__WHAT THE EXERCISE ASKS__
Search the records for the word "设计容量" and report each line that has it.

[Items from a dataset]
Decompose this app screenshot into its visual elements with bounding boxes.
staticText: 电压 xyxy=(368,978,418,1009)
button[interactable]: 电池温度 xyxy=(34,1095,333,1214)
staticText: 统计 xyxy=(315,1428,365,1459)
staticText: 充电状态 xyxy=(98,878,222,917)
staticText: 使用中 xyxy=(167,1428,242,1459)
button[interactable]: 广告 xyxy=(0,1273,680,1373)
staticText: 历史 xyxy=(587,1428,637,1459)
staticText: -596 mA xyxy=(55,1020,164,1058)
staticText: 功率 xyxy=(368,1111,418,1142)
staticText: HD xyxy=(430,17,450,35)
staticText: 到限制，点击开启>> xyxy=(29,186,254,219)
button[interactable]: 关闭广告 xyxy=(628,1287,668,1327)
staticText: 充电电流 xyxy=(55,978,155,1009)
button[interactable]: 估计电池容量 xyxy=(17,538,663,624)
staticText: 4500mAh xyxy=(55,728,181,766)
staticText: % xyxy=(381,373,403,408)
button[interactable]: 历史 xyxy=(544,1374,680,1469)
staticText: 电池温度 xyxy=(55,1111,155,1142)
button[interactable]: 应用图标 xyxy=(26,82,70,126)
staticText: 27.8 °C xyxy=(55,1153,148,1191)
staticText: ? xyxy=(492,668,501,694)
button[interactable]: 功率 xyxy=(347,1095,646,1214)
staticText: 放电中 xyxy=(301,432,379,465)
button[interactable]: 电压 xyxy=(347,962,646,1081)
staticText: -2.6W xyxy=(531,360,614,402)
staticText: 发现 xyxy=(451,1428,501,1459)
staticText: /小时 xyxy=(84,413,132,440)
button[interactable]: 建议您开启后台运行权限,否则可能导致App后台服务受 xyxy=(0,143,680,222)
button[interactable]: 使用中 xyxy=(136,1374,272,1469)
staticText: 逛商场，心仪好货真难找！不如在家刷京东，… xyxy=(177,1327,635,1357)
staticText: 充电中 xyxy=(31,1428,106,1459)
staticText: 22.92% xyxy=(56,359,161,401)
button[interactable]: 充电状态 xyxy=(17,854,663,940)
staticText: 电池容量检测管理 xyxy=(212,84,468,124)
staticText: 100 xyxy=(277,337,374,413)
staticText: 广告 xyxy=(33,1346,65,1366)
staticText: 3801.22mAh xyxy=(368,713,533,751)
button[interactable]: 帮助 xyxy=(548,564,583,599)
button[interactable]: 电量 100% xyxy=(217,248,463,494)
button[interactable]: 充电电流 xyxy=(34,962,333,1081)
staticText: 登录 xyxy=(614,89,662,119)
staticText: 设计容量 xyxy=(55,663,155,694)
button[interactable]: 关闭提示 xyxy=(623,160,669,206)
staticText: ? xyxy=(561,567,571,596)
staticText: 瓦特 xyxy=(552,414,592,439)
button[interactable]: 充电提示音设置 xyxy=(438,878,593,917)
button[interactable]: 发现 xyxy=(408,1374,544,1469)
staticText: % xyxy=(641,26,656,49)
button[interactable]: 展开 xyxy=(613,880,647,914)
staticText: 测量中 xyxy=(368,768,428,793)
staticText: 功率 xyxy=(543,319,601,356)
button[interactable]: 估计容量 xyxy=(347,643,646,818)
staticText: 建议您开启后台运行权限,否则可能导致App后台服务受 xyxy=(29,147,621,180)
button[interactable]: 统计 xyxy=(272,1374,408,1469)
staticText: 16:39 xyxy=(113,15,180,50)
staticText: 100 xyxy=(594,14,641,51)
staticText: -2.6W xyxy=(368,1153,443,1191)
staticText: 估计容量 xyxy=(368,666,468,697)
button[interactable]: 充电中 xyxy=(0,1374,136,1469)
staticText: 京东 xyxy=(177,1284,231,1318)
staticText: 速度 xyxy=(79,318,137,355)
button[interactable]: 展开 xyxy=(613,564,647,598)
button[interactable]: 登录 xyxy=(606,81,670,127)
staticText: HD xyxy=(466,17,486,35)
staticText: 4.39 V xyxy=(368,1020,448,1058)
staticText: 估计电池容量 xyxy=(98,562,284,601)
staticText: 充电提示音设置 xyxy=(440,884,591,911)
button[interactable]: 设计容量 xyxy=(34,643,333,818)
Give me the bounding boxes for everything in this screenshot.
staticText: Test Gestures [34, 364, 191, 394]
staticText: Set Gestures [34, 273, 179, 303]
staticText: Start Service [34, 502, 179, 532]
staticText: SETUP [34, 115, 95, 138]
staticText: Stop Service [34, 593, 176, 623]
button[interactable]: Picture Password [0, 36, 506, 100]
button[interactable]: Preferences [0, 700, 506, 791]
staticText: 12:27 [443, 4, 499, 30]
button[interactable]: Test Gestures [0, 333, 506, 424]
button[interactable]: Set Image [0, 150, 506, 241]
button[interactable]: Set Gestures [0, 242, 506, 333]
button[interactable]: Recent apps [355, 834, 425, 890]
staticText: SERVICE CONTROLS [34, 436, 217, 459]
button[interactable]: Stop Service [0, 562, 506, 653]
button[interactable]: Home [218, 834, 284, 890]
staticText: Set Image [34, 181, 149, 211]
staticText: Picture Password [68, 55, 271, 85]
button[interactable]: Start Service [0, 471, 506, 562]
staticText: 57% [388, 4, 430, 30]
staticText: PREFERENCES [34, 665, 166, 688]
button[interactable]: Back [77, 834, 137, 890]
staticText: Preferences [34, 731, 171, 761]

__EXERCISE ANSWER__
staticText: 设计容量 xyxy=(55,663,155,694)
button[interactable]: 设计容量 xyxy=(34,643,333,818)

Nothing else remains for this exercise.